Stored items from a collection:
#####
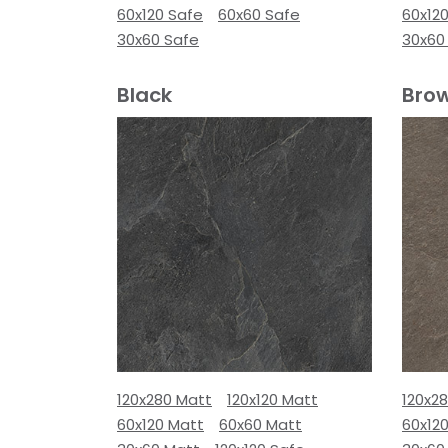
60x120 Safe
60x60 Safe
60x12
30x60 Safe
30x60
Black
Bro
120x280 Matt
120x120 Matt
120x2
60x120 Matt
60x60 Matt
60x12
#####
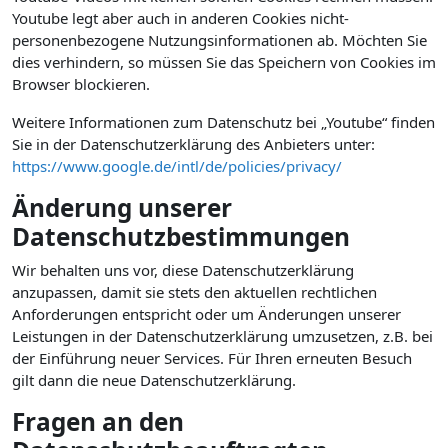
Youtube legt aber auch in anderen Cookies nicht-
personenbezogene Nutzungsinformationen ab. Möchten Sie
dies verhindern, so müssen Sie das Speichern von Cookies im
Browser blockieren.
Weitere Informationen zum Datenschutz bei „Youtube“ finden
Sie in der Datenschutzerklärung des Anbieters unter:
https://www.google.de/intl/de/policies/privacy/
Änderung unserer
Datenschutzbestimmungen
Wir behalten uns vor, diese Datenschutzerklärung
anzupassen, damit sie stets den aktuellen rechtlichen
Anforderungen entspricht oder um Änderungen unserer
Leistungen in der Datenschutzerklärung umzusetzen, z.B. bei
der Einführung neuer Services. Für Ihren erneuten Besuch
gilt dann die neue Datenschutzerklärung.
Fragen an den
#####
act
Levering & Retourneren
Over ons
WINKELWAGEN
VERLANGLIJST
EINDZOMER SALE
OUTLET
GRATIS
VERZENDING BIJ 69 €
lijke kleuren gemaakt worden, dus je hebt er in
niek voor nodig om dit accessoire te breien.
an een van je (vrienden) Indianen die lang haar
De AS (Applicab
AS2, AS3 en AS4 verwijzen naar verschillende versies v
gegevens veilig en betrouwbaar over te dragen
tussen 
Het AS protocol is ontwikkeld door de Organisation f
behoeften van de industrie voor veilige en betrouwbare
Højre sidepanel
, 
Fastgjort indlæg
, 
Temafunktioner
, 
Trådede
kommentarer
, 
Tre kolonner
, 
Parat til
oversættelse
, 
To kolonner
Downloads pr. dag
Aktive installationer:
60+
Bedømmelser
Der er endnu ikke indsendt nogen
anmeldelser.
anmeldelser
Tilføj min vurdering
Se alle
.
#####
* Assigned task
Find every line above where the word "voor" occurs, and copy that line.

* Output for this exercise
niek voor nodig om dit accessoire te breien.
behoeften van de industrie voor veilige en betrouwbare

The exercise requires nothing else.